L’imagerie mentale joue un rôle important dans la vie quotidienne et dans les processus mentaux. Que ce soit en se remémorant le passé, en lisant des livres ou en pratiquant la méditation guidée, de nombreuses personnes utilisent l’imagerie visuelle tous les jours.
« L’imagerie mentale est un processus mental clé de voûte », déclare le Pr Pearson. « Elle détient la clé pour débloquer notre compréhension de la façon dont nous pensons, ressentons, nous souvenons et prenons des décisions. »
À propos de cet article de recherche en neurosciences
Source:
Université de New South Wales
Contacts médias :
Sherry Landow – Université de New South Wales
Source de l’image:
L’image est dans le domaine public.
Recherche originale : Accès libre
« L’excitabilité corticale contrôle la force de l’imagerie mentale ». par Rebecca Keogh Est un auteur correspondant, Johanna Bergmann, Joel Pearson.

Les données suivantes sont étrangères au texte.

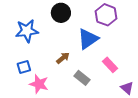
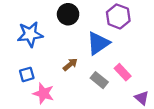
gray rectangle: (82, 78) -> (99, 80), moved

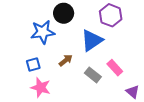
blue star: (30, 34) -> (43, 32), moved
blue square: (27, 74) -> (33, 64), moved

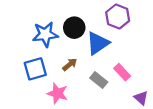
black circle: (64, 13) -> (74, 28), moved
blue square: (33, 64) -> (35, 69), size x1.5
pink star: (41, 87) -> (58, 93), moved

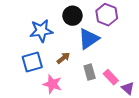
black circle: (74, 28) -> (72, 16), moved
pink rectangle: (122, 72) -> (111, 77), moved
gray rectangle: (99, 80) -> (90, 72), turned 35

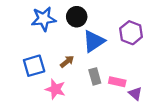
purple hexagon: (107, 15) -> (131, 33), moved
blue star: (41, 31) -> (44, 19), moved
pink rectangle: (111, 77) -> (117, 82), turned -35

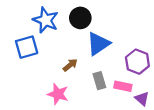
blue star: (44, 19) -> (46, 20), turned 30
purple hexagon: (131, 33) -> (137, 62), moved
blue square: (34, 66) -> (27, 47), moved

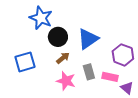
black circle: (80, 18) -> (58, 37), moved
blue square: (27, 47) -> (25, 62), moved
pink star: (58, 94) -> (66, 81), moved

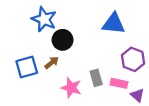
blue triangle: (88, 39) -> (114, 24), moved, turned 40
brown arrow: (63, 58) -> (52, 63), moved

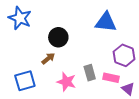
blue star: (44, 19) -> (20, 18), moved
blue square: (27, 67) -> (25, 81), moved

eLife doi:10.7554/eLife.50232
Abstrait
L’excitabilité corticale contrôle la force de l’imagerie mentale
L’imagerie mentale fournit un outil de simulation essentiel pour se souvenir du passé et planifier l’avenir, sa force affectant à la fois la cognition et la santé mentale. La recherche suggère que l’activité neuronale couvrant les zones préfrontales, pariétales, temporales et visuelles soutient la génération d’images mentales. La manière exacte dont ce réseau contrôle la force de l’imagerie visuelle reste inconnue. Ici, l’imagerie cérébrale et les données des phosphènes magnétiques transcrâniennes montrent qu’une activité au repos et des niveaux d’excitabilité plus faibles dans le cortex visuel précoce (V1-V3) prédisent une imagerie sensorielle plus forte. De plus, la diminution électrique de l’excitabilité du cortex visuel par tDCS augmente la force de l’imagerie, démontrant un rôle causal de l’excitabilité du cortex visuel dans le contrôle de l’imagerie visuelle. Ensemble, ces données suggèrent un mécanisme neurophysiologique d’excitabilité corticale impliqué dans le contrôle de la force des images mentales.